- What Is a Miter Box?
- When To Use a Miter Box
- Cutting small stock
- Cutting limited angles
- Budget-conscious DIY
- Tight storage space
- How To Use a Miter Box
- What To Consider When Buying a Miter Box
- Three Top Miter Boxes
- Best all-around plastic
- Best budget miter box
- Best fine-tooth saw and metal miter box
It’s easy to fall into the trap of feeling like you need the latest and greatest power tool for your projects. But just because you can buy a tool doesn’t mean you should.
If you’re cutting wood at an angle for picture framing or interior trim, a miter saw or table saw with a miter gauge can do the job quickly. But these are expensive and take up a lot of workshop space. To cut precision angles without the expense or bulk of a miter saw, a miter box is an affordable, robust option.
What Is a Miter Box?
A miter box is the manual equivalent of a miter saw. It’s used to cut wood stock to make miter joints, which connect two pieces of wood at an angle, most often a right angle.
A miter box isn’t really a box. It consists of a stiff, rectangular frame, open on top and both ends, with vertical slots in the walls to guide a saw blade to a precise cut. Some also have a bevel slot, usually set at a 45-degree angle. The open top and ends allow material to be placed inside. Methods of securing the material vary from cam pin systems to clamps.

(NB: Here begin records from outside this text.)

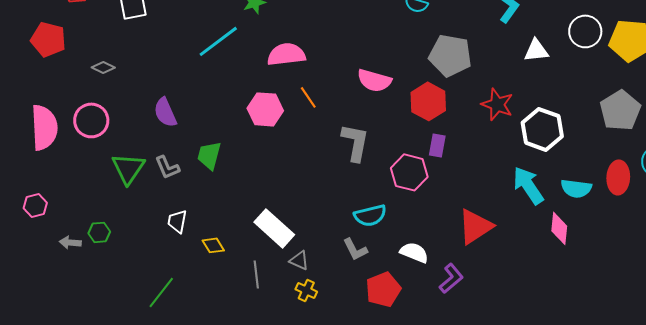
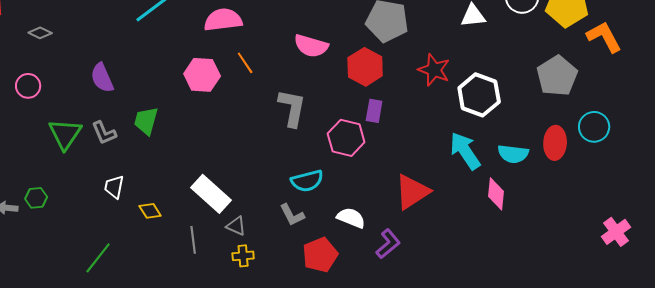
pink circle: (91, 120) -> (28, 86), size x0.7
yellow cross: (306, 290) -> (243, 256), turned -30

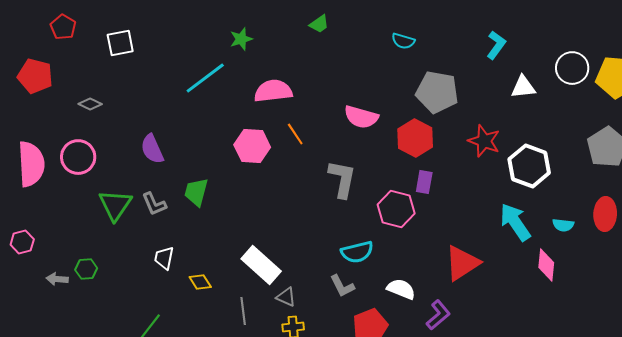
pink circle: (28, 86) -> (78, 157), size x1.4
cyan semicircle: (513, 154) -> (563, 225), size x0.7

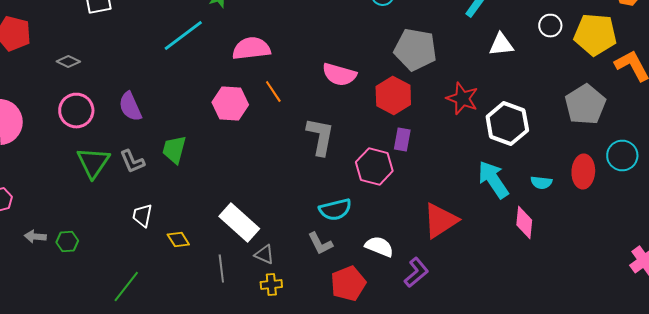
white circle: (572, 68) -> (550, 26), size x0.7
pink circle: (78, 157) -> (76, 110), moved
green hexagon: (86, 269) -> (67, 242), moved

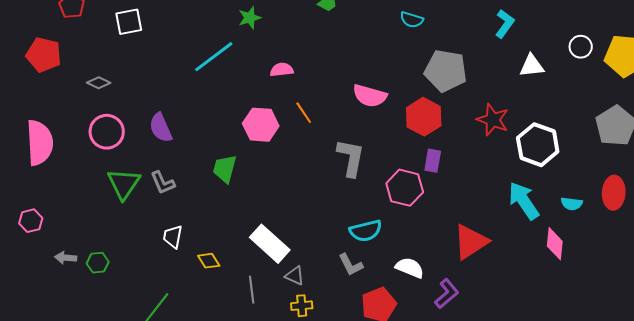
pink semicircle: (251, 48) -> (282, 70), size x0.6
green trapezoid: (174, 150) -> (225, 169), moved

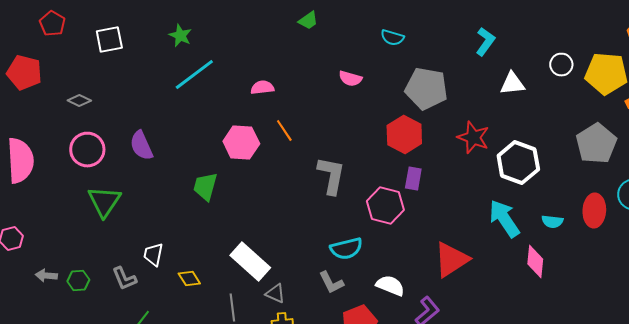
green star: (250, 18) -> (180, 36), moved, turned -30
pink semicircle: (370, 96) -> (350, 78), moved, size x0.7
gray L-shape: (163, 183) -> (124, 278), moved

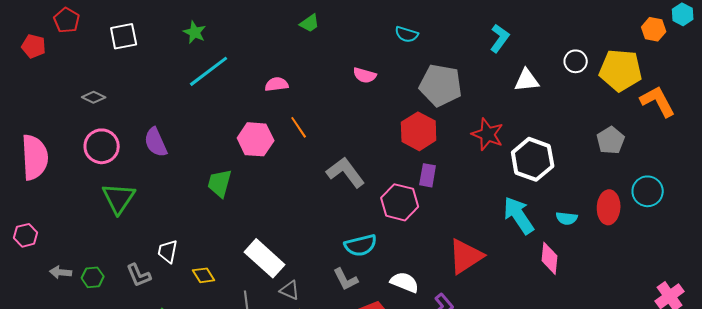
green trapezoid: (308, 20) -> (310, 23), moved
red pentagon: (24, 72) -> (34, 46), moved, size x0.7
gray pentagon: (596, 144) -> (611, 140), size x0.7
gray L-shape: (331, 176) -> (346, 172), turned -48

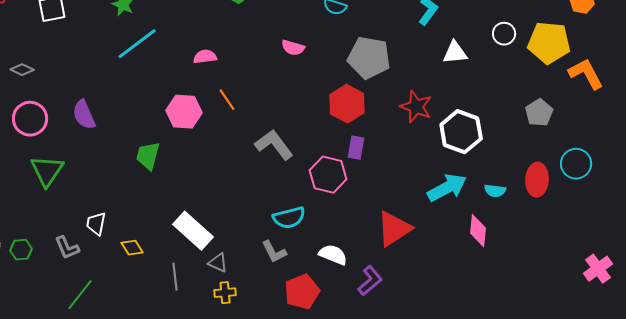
cyan arrow: (519, 215) -> (447, 188), turned 96

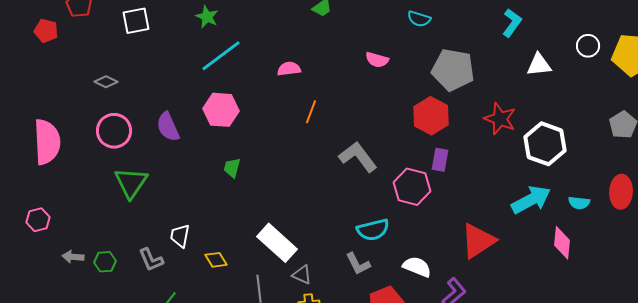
orange line: (227, 100) -> (311, 112), turned 55
pink hexagon: (184, 112) -> (221, 110), moved
green trapezoid: (148, 156) -> (232, 168), size x0.7

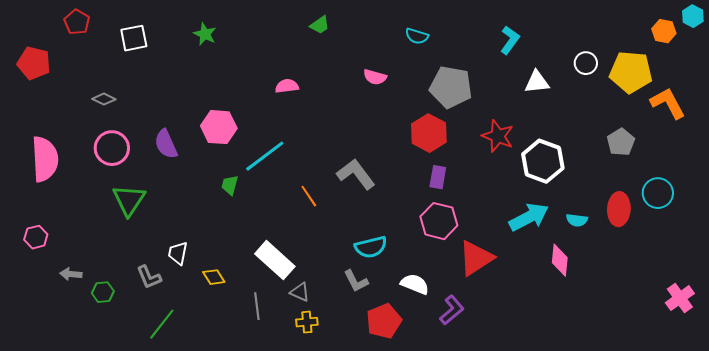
red pentagon: (46, 31) -> (34, 63), moved, size x1.4
cyan line: (221, 56) -> (265, 156), moved
orange line: (311, 112) -> (309, 196), moved, turned -55
pink hexagon: (412, 187) -> (439, 221), moved
green hexagon: (105, 262) -> (103, 292), moved

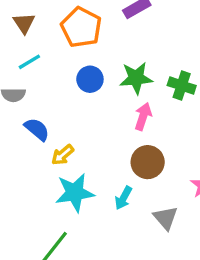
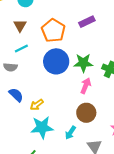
blue circle: (90, 79) -> (56, 61), size x1.6
blue semicircle: (37, 129) -> (16, 95), moved

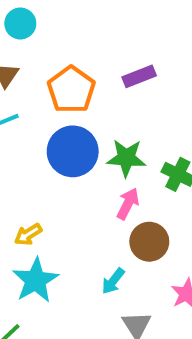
brown circle: (86, 113) -> (149, 242), moved
cyan star: (42, 127) -> (36, 280), turned -30
cyan arrow: (70, 133) -> (113, 281), moved

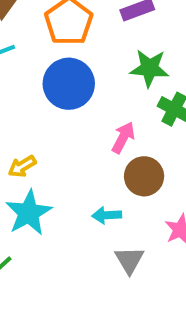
green star: (126, 158) -> (149, 68), moved
cyan arrow: (113, 281) -> (107, 215), turned 48

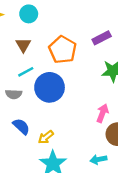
blue circle: (69, 84) -> (50, 87), moved

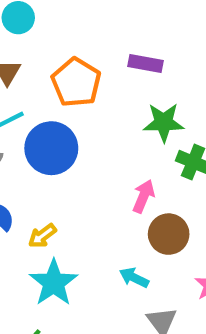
purple rectangle: (102, 38) -> (145, 64), turned 36
cyan arrow: (98, 159) -> (134, 278), turned 35

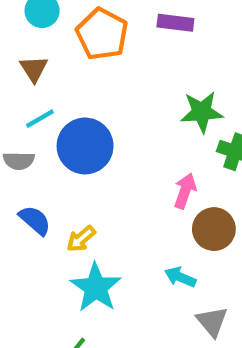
purple rectangle: (145, 64) -> (175, 23), moved
orange pentagon: (76, 82) -> (102, 34), moved

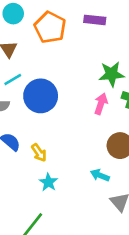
pink arrow: (185, 191) -> (101, 104), moved
yellow arrow: (81, 239) -> (39, 153), turned -84
cyan star: (96, 287) -> (48, 182), size x0.6

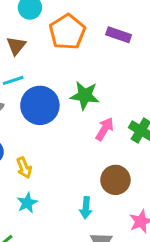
green star: (112, 74) -> (85, 95), moved
cyan arrow: (100, 175) -> (86, 208), turned -120

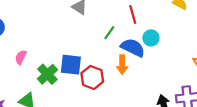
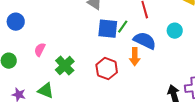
cyan circle: (151, 38) -> (175, 31), moved
blue square: (71, 65) -> (108, 29), moved

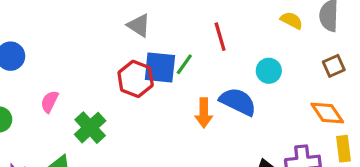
blue semicircle: (145, 41) -> (238, 102), moved
red hexagon: (107, 69) -> (136, 79), moved

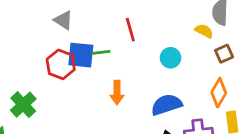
yellow semicircle: (292, 20) -> (204, 31), moved
green line: (184, 64) -> (101, 52), turned 48
blue semicircle: (238, 102) -> (167, 105), moved, turned -44
orange diamond: (327, 113) -> (219, 93), turned 64

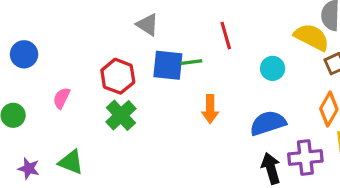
yellow semicircle: (204, 31) -> (312, 37), size x1.6
red hexagon: (61, 64) -> (118, 76), moved
green cross: (23, 105) -> (121, 115), moved

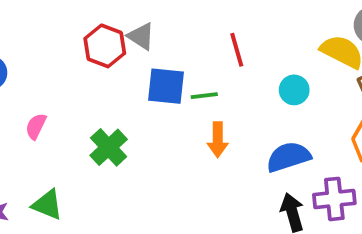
green line: (191, 62) -> (204, 96), moved
red hexagon: (118, 76) -> (105, 46), moved

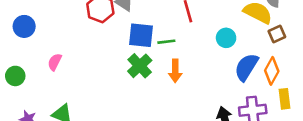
green cross: (109, 147) -> (140, 66), moved
blue semicircle: (288, 157) -> (246, 67), moved, turned -40

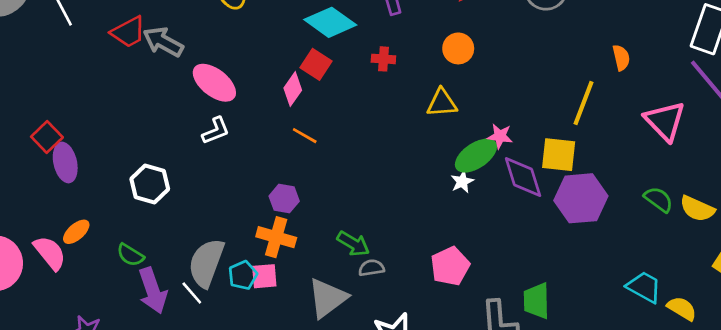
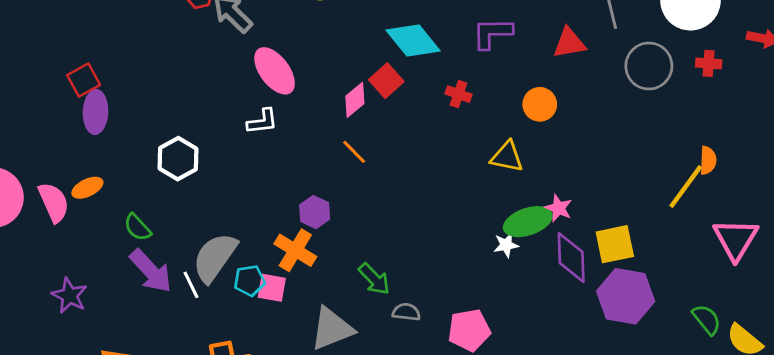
yellow line: (583, 103) -> (686, 187), moved
yellow square: (559, 155) -> (615, 244), turned -33
gray semicircle: (371, 268) -> (406, 312), moved
purple arrow: (153, 291) -> (151, 271), turned -39

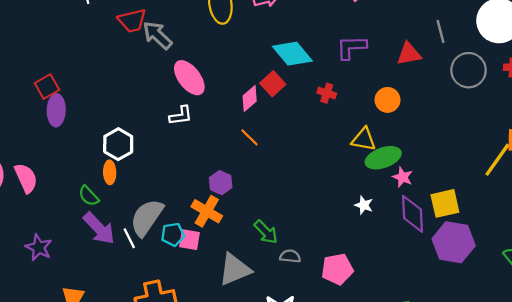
orange ellipse: (87, 188) -> (110, 172), moved, turned -65
green ellipse: (528, 222) -> (383, 158), moved
white star: (506, 245) -> (364, 205), turned 30

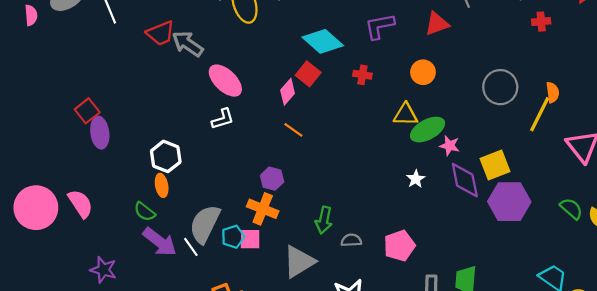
gray circle: (469, 70) -> (500, 87), moved
white star: (364, 205) -> (416, 179), turned 30
green arrow: (266, 232) -> (324, 220), turned 65

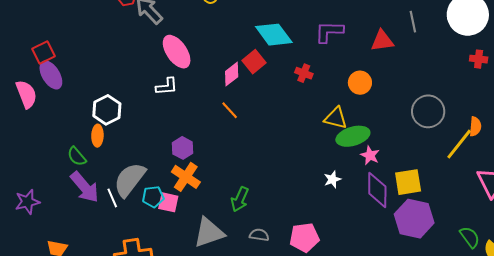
purple ellipse: (100, 133) -> (51, 75), turned -36
purple hexagon: (272, 179) -> (183, 148), moved
pink semicircle: (80, 204) -> (26, 94), moved
gray semicircle: (351, 240) -> (259, 235), moved
purple star: (103, 270) -> (27, 202), turned 30

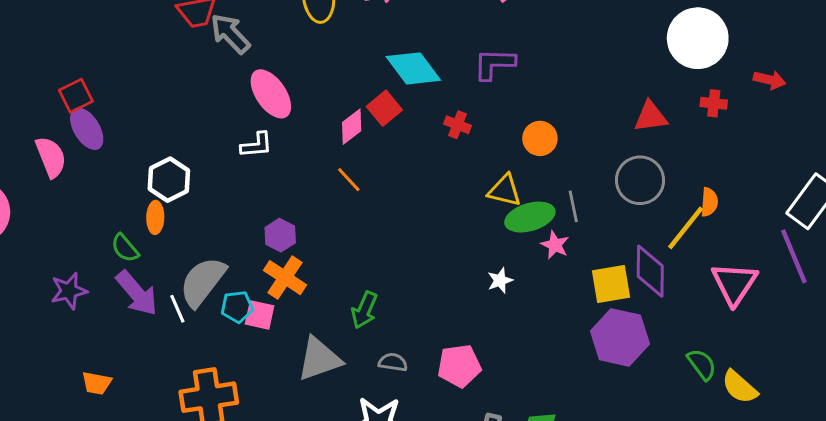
gray line: (413, 22) -> (573, 206), moved
red triangle: (382, 41) -> (651, 117), moved
purple diamond: (377, 190) -> (650, 271), moved
purple star: (27, 202) -> (69, 291), moved

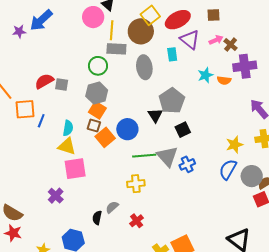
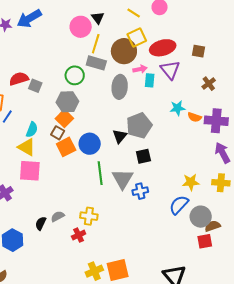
pink arrow: (216, 40) -> (140, 69), moved
purple cross: (245, 66) -> (216, 121), moved
green line: (144, 156) -> (100, 173), turned 75
yellow cross: (136, 184) -> (89, 216), moved

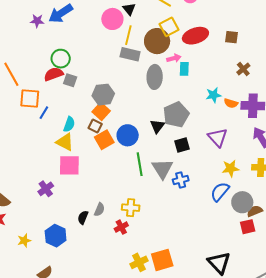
purple triangle: (170, 70) -> (218, 137), moved
green circle: (75, 75) -> (61, 59), moved
gray semicircle: (58, 216) -> (99, 210), turned 144

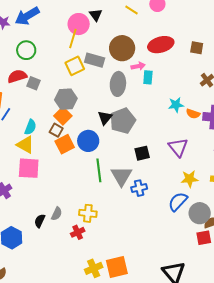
yellow square: (169, 27) -> (75, 66), moved
yellow line: (128, 35) -> (73, 38), moved
green circle: (61, 59) -> (26, 50), moved
gray pentagon: (176, 115) -> (123, 121), moved
black triangle: (157, 126) -> (105, 118), moved

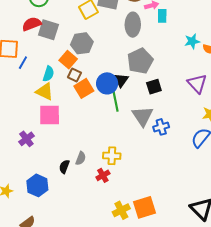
gray square: (33, 83) -> (48, 30), size x1.5
orange square: (63, 116) -> (68, 60), moved
black triangle: (105, 118) -> (121, 80), moved
black square: (142, 153) -> (154, 87), moved
green line: (99, 170) -> (115, 100), moved

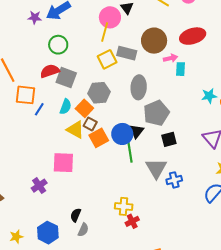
gray ellipse: (133, 25) -> (139, 87), moved
cyan semicircle: (48, 74) -> (66, 107), moved
yellow triangle: (45, 92) -> (75, 130), moved
gray semicircle: (81, 158) -> (83, 230), moved
red cross: (103, 175) -> (132, 221), moved

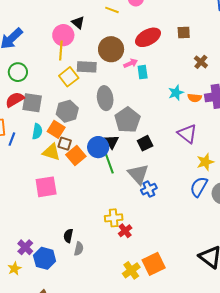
blue cross: (174, 180) -> (149, 189), moved
purple cross: (39, 186) -> (25, 247), moved

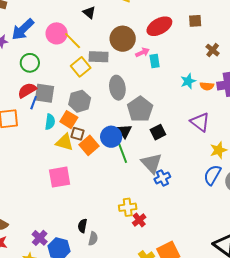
pink circle: (63, 35) -> (57, 33), moved
yellow line: (61, 50) -> (73, 41), turned -48
blue line: (12, 139) -> (34, 103), moved

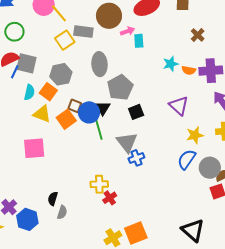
brown square: (78, 134) -> (75, 106), moved

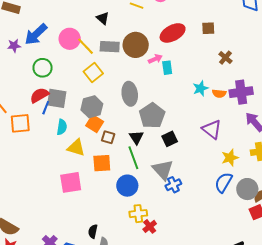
gray rectangle: (83, 32) -> (110, 47), moved
orange square: (48, 92) -> (95, 124), moved
blue circle: (89, 112) -> (127, 186), moved
orange square: (66, 119) -> (102, 163), moved, turned 36

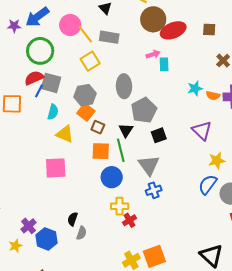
brown circle: (136, 45) -> (153, 19), moved
green circle: (43, 68) -> (40, 51), size x1.4
orange square: (102, 163) -> (101, 151), moved
blue cross: (173, 185) -> (154, 190), moved

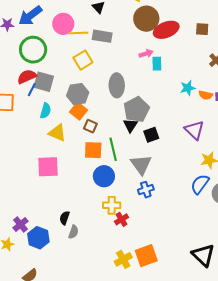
yellow line: (85, 34) -> (78, 33), turned -54
black triangle: (126, 130) -> (130, 125), moved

The box is usually (but not always) sold with an accompanying hand saw, usually a back saw. If you want a high-quality hand saw, you’re better off buying a standalone saw for your miter box.
When To Use a Miter Box
A miter box is a great choice in the following situations:
Cutting small stock
Miter box walls are usually four inches high or less, so they’re meant for cutting smaller items like picture frames, narrow baseboards or other thin material.
Cutting limited angles
If you’re only cutting limited angles (usually 45 degrees), a miter box is a great time saver. If your project requires a greater variety of angles, then look for an adjustable miter box or upgrade to a miter saw. Many home renovations require this level of flexibility. Even corners that appear to be right angles typically aren’t exactly 90 degrees.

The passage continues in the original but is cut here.